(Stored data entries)

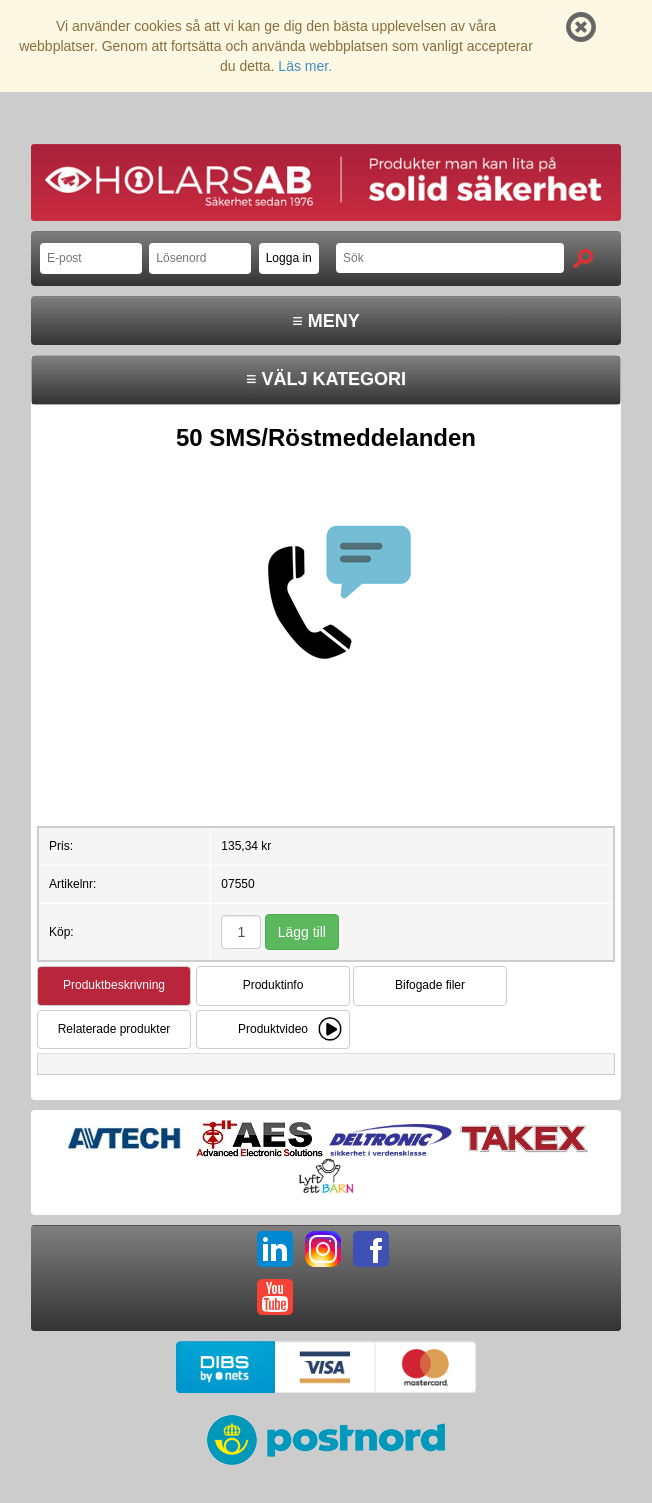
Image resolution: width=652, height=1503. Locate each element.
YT (275, 1297)
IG (323, 1249)
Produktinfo (273, 985)
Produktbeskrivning (114, 985)
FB (371, 1249)
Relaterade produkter (114, 1029)
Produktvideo (273, 1029)
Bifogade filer (430, 985)
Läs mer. (305, 66)
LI (275, 1249)
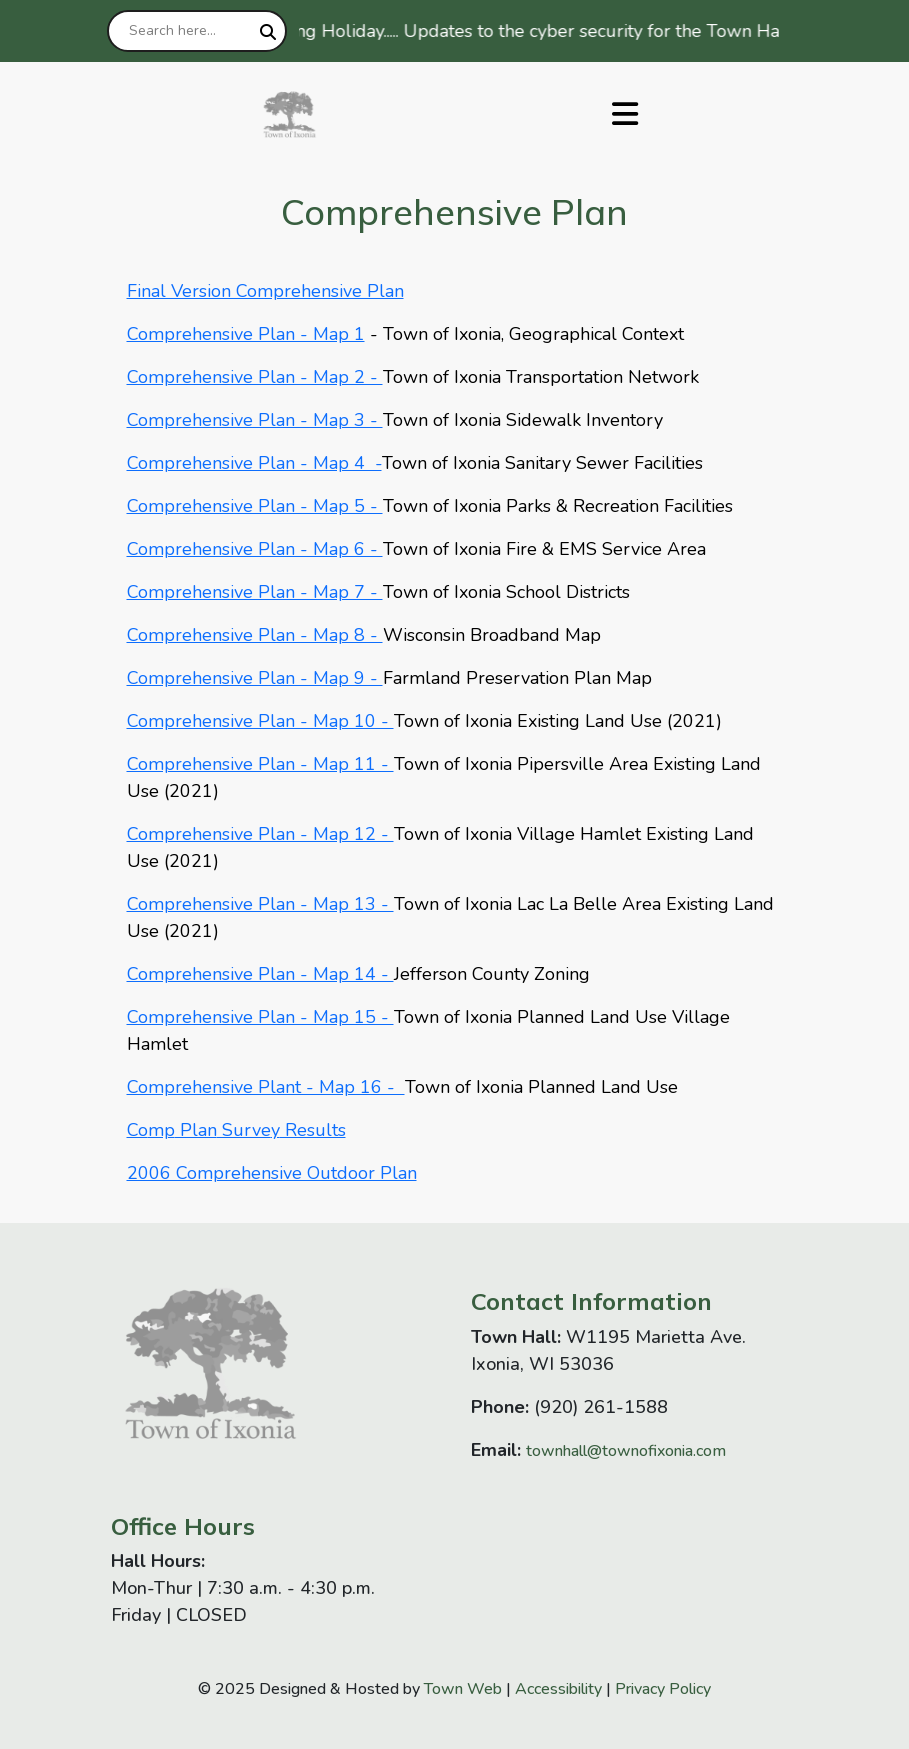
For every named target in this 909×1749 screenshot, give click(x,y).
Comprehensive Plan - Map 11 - (260, 764)
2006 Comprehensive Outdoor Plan (272, 1173)
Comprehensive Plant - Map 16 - (266, 1087)
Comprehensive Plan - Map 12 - (260, 834)
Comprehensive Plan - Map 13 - (260, 904)
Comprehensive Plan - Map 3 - (255, 420)
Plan (196, 1130)
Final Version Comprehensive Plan (265, 291)
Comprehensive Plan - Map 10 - (260, 721)
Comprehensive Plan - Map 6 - (255, 549)
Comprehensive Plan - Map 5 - (255, 506)
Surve (244, 1130)
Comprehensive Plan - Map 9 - (255, 678)
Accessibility (558, 1689)
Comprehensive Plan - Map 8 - (255, 635)
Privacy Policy (663, 1689)
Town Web (463, 1689)
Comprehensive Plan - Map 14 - (260, 974)
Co (137, 1130)
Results (313, 1130)
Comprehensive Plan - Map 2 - (255, 377)
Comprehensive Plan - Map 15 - (260, 1017)
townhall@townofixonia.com (626, 1451)
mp (161, 1130)
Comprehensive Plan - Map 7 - (255, 592)
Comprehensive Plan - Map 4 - (254, 463)
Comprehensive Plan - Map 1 (246, 334)
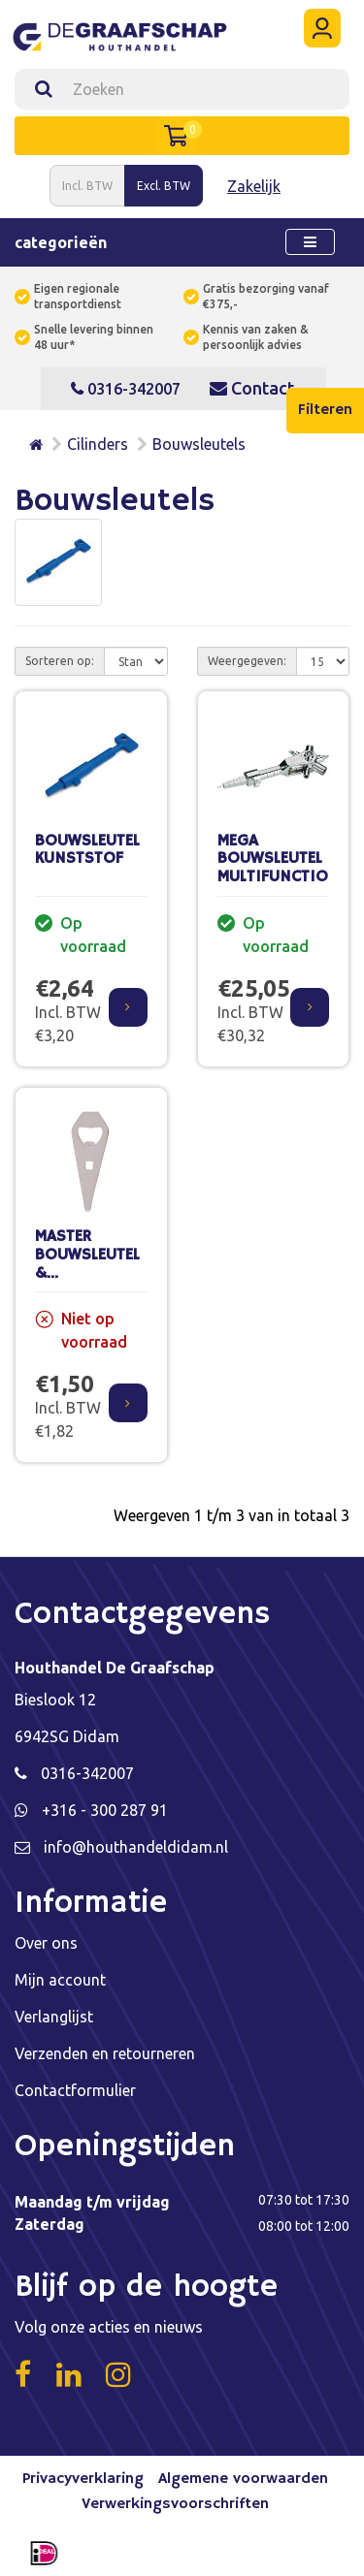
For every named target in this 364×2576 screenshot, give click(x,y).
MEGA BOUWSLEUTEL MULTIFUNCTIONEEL (289, 859)
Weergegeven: (247, 660)
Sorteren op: (59, 660)
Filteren (325, 410)
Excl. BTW (163, 185)
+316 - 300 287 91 (105, 1810)
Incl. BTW (87, 185)
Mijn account (60, 1979)
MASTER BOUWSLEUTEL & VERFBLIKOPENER (96, 1263)
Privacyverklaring (83, 2479)
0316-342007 (126, 389)
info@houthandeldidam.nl (136, 1847)
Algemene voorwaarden (243, 2479)
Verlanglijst (54, 2016)
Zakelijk (254, 186)
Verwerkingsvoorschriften (175, 2504)
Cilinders (97, 444)
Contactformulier (75, 2090)
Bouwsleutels (199, 444)
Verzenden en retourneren (105, 2053)
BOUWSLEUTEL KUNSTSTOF (87, 850)
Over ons (46, 1943)
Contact (252, 388)
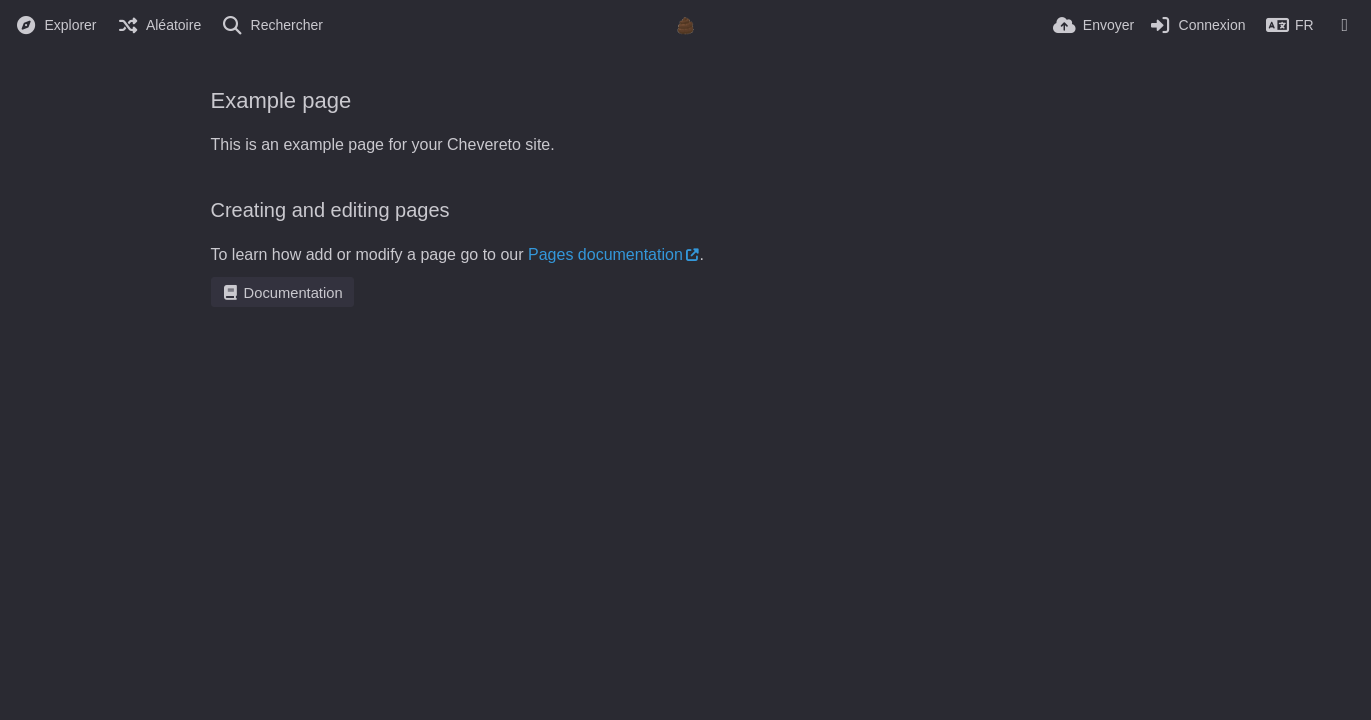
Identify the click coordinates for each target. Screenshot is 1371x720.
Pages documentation (605, 254)
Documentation (282, 293)
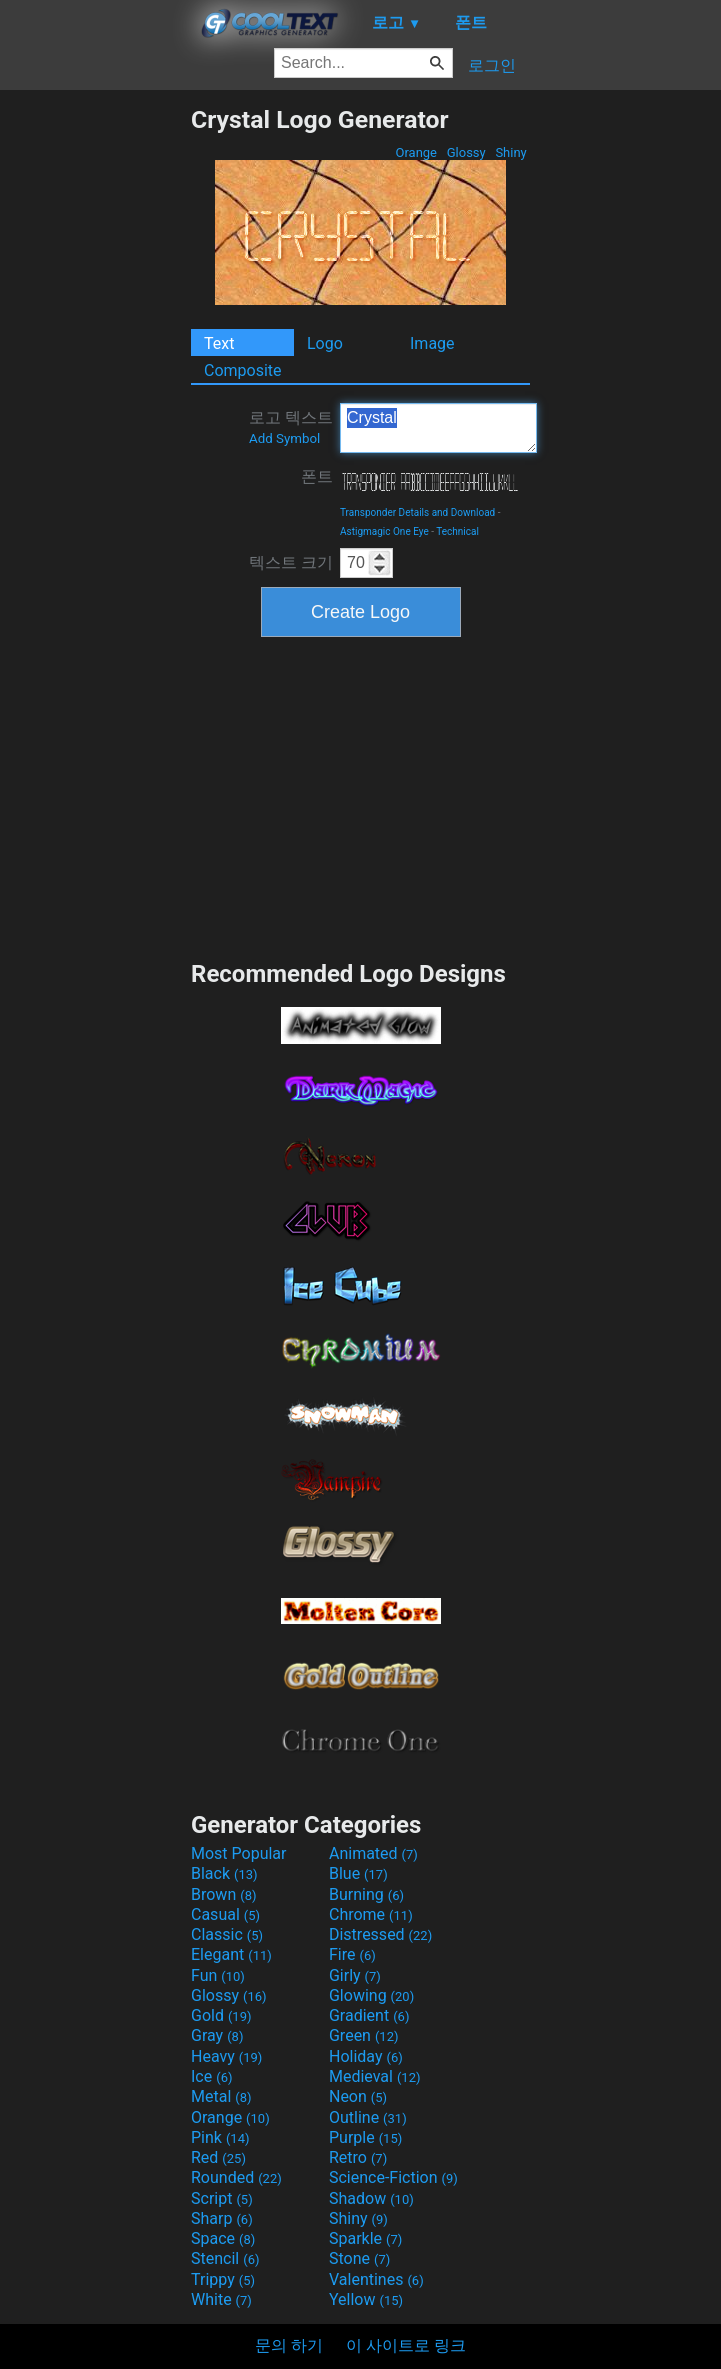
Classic (227, 1934)
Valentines (376, 2279)
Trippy (223, 2279)
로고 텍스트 (291, 427)
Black (224, 1873)
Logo (325, 343)
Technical (457, 531)
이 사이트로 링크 (406, 2345)
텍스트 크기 (291, 562)
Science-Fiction (393, 2177)
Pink (220, 2137)
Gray (217, 2035)
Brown (223, 1894)
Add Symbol (284, 438)
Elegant (231, 1954)
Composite (243, 370)
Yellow (366, 2299)
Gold (221, 2015)
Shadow (371, 2198)
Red (218, 2157)
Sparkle (365, 2238)
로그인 (492, 65)
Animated (373, 1853)
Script (222, 2198)
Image (432, 343)
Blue (358, 1873)
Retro (358, 2157)
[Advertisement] (95, 405)
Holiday (366, 2056)
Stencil (225, 2258)
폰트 (317, 476)
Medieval (375, 2076)
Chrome (371, 1914)
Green (364, 2035)
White (221, 2299)
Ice (211, 2076)
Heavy (226, 2056)
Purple (365, 2137)
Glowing (371, 1995)
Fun (218, 1975)
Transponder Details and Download (417, 512)
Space (223, 2238)
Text (219, 343)
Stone (359, 2258)
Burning (366, 1894)
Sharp (222, 2218)
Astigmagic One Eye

Work request: Exactly as written, print each entry, leaving all pictures out.

Response:
Image resolution: width=652, height=1503. Locate each element.
YT (275, 1297)
IG (323, 1249)
Produktinfo (273, 985)
Produktbeskrivning (114, 985)
FB (371, 1249)
Relaterade produkter (114, 1029)
Produktvideo (273, 1029)
Bifogade filer (430, 985)
Läs mer. (305, 66)
LI (275, 1249)
For every named target in this 909×1749 screenshot, give click(x,y).
Comprehensive Plan - Map 11 - (260, 764)
2006 Comprehensive Outdoor Plan (272, 1173)
Comprehensive Plant - Map 16 - (266, 1087)
Comprehensive Plan - Map 12 - (260, 834)
Comprehensive Plan - Map 13 - (260, 904)
Comprehensive Plan - Map 3 - (255, 420)
Plan (196, 1130)
Final Version Comprehensive Plan (265, 291)
Comprehensive Plan - Map 10 - (260, 721)
Comprehensive Plan - Map 6 - (255, 549)
Comprehensive Plan - Map 5 - (255, 506)
Surve (244, 1130)
Comprehensive Plan - Map 9 - (255, 678)
Accessibility (558, 1689)
Comprehensive Plan - Map 8 - (255, 635)
Privacy Policy (663, 1689)
Town Web (463, 1689)
Comprehensive Plan - Map 14 - (260, 974)
Co (137, 1130)
Results (313, 1130)
Comprehensive Plan - Map 2 - (255, 377)
Comprehensive Plan - Map 15 - (260, 1017)
townhall@townofixonia.com (626, 1451)
mp (161, 1130)
Comprehensive Plan - Map 7 - (255, 592)
Comprehensive Plan - Map 4 - (254, 463)
Comprehensive Plan - Map 1 (246, 334)
For every named target in this 364×2576 screenshot, give click(x,y).
MEGA BOUWSLEUTEL MULTIFUNCTIONEEL (289, 859)
Weergegeven: (247, 660)
Sorteren op: (59, 660)
Filteren (325, 410)
Excl. BTW (163, 185)
+316 - 300 287 91 (105, 1810)
Incl. BTW (87, 185)
Mijn account (60, 1979)
MASTER BOUWSLEUTEL & VERFBLIKOPENER (96, 1263)
Privacyverklaring (83, 2479)
0316-342007 (126, 389)
info@houthandeldidam.nl (136, 1847)
Algemene voorwaarden (243, 2479)
Verlanglijst (54, 2016)
Zakelijk (254, 186)
Verwerkingsvoorschriften (175, 2504)
Cilinders (97, 444)
Contactformulier (75, 2090)
Bouwsleutels (199, 444)
Verzenden en retourneren (105, 2053)
BOUWSLEUTEL KUNSTSTOF (87, 850)
Over ons (46, 1943)
Contact (252, 388)
Identify the click coordinates for each target. Screenshot is 1371x720.
Pages documentation (605, 254)
Documentation (282, 293)
Classic (227, 1934)
Valentines (376, 2279)
Trippy (223, 2279)
로고 텍스트 (291, 427)
Black (224, 1873)
Logo (325, 343)
Technical (457, 531)
이 사이트로 링크 (406, 2345)
텍스트 크기 (291, 562)
Science-Fiction (393, 2177)
Pink (220, 2137)
Gray (217, 2035)
Brown (223, 1894)
Add Symbol (284, 438)
Elegant (231, 1954)
Composite (243, 370)
Yellow (366, 2299)
Gold (221, 2015)
Shadow (371, 2198)
Red (218, 2157)
Sparkle (365, 2238)
로그인 (492, 65)
Animated (373, 1853)
Script (222, 2198)
Image (432, 343)
Blue (358, 1873)
Retro (358, 2157)
[Advertisement] (95, 405)
Holiday (366, 2056)
Stencil (225, 2258)
폰트 (317, 476)
Medieval (375, 2076)
Chrome (371, 1914)
Green (364, 2035)
White (221, 2299)
Ice (211, 2076)
Heavy (226, 2056)
Purple (365, 2137)
Glowing (371, 1995)
Fun (218, 1975)
Transponder Details and Download (417, 512)
Space (223, 2238)
Text (219, 343)
Stone (359, 2258)
Burning (366, 1894)
Sharp (222, 2218)
Astigmagic One Eye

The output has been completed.